> [TASK OBJECTIVE] Transcribe word for word the lines below from the line with "website works properly." through the line with "remember your preferences.", ends included.

> [ENTRIES SHOWN]
##########

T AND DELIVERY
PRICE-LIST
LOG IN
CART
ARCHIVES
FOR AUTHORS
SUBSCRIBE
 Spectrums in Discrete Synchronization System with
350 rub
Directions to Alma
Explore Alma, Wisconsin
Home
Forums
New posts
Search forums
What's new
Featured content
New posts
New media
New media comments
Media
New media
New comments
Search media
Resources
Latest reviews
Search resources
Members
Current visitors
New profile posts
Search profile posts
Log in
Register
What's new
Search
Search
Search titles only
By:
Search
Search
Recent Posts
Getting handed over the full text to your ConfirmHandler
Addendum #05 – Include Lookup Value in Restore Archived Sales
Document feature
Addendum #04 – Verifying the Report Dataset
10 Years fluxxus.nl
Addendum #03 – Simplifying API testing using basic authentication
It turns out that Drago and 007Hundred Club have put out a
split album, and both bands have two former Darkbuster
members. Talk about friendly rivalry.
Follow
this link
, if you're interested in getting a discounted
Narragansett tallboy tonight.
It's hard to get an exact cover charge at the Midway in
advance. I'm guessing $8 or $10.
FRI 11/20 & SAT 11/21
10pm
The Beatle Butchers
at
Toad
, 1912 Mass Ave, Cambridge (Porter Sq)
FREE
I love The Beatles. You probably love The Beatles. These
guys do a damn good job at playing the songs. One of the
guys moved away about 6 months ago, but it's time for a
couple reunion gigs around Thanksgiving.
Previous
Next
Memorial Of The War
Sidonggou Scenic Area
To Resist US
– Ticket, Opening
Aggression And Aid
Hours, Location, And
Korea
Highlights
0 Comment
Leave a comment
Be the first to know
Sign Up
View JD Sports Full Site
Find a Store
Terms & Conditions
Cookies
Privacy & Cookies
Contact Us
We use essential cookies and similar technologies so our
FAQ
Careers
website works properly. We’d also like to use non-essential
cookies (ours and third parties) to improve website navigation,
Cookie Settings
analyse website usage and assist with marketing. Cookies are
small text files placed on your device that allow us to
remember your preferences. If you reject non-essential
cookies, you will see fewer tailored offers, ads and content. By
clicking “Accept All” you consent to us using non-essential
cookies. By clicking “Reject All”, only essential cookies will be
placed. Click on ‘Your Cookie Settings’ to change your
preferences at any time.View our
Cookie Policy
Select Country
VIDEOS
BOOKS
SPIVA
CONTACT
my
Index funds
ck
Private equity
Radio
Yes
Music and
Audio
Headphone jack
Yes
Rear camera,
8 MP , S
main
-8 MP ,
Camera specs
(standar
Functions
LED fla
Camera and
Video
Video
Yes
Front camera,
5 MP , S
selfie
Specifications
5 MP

##########

> [EXERCISE RESULT]
website works properly. We’d also like to use non-essential
cookies (ours and third parties) to improve website navigation,
Cookie Settings
analyse website usage and assist with marketing. Cookies are
small text files placed on your device that allow us to
remember your preferences. If you reject non-essential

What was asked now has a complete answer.